Second, you must consider that you’re betting that the relationship between the information you have and the response you want to predict can be expressed as a mathematical formula of some kind, and that your machine learning algorithm is actually capable of guessing that formula. The capacity of your algorithm to guess the mathematical formula behind a response is intrinsically embedded in the nuts and bolts of the algorithm.

Some algorithms can guess almost everything; others actually have a limited set of options. The range of possible mathematical formulations that an algorithm can guess is the set of its possible hypotheses. Consequently, a hypothesis is a single algorithm, specified in all its parameters and therefore capable of a single, specific formulation.

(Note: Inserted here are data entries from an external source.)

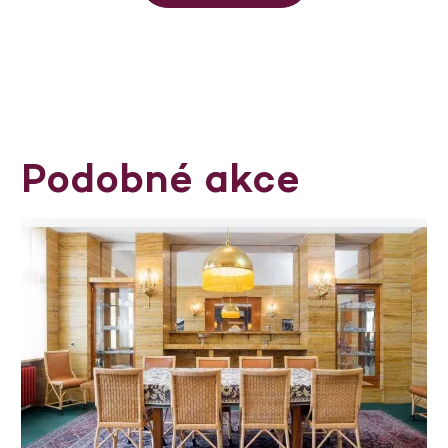
Podobné akce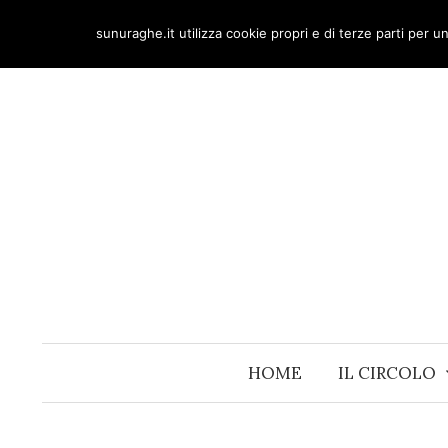
Skip
sunuraghe.it utilizza cookie propri e di terze parti per 
to
content
HOME
IL CIRCOLO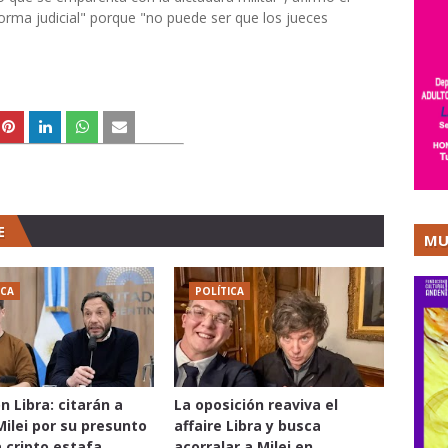
eforma judicial" porque "no puede ser que los jueces
E
MU
ICA
POLÍTICA
n Libra: citarán a
La oposición reaviva el
Milei por su presunto
affaire Libra y busca
a cripto estafa
acorralar a Milei en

Mathematics is fantastic. It can describe much of the real world by using some simple notation, and it’s the core of machine learning because any learning algorithm has a certain capability to represent a mathematical formulation. Some algorithms, such as linear regression, explicitly use a specific mathematical formulation for representing how a response (for instance, the price of a house) relates to a set of predictive information (such as market information, house location, surface of the estate, and so on).

Some formulations are so complex and intricate that even though representing them on paper is possible, doing so is too difficult in practical terms. Some other sophisticated algorithms, such as decision trees, don’t have an explicit mathematical formulation, but are so adaptable that they can be set to approximate a large range of formulations easily. As an example, consider a simple and easily explained formulation. The linear regression is just a line in a space of coordinates given by the response and all the predictors. In the easiest example, you can have a response, y, and a single predictor, x, with a formulation of

y=β1x1 + β0

In a simple situation of a response predicted by a single feature, such a model is perfect when your data arranges itself as a line. However, what happens if it doesn’t and instead shapes itself like a curve? To represent the situation, just observe the following bidimensional representations.

machine learning linear model
Example of a linear model struggling to map a curve function.

When points resemble a line or a cloud, some error occurs when you’re figuring out that the result is a straight line; therefore the mapping provided by the preceding formulation is somehow imprecise. However, the error doesn’t appear systematically but rather randomly because some points are above the mapped line and others are below it. The situation with the curved, shaped cloud of points is different, because this time, the line is sometimes exact but at other times is systematically wrong. Sometimes points are always above the line; sometimes they are below it.

Given the simplicity of its mapping of the response, your algorithm tends to systematically overestimate or underestimate the real rules behind the data, representing its bias. The bias is characteristic of simpler algorithms that can’t express complex mathematical formulations.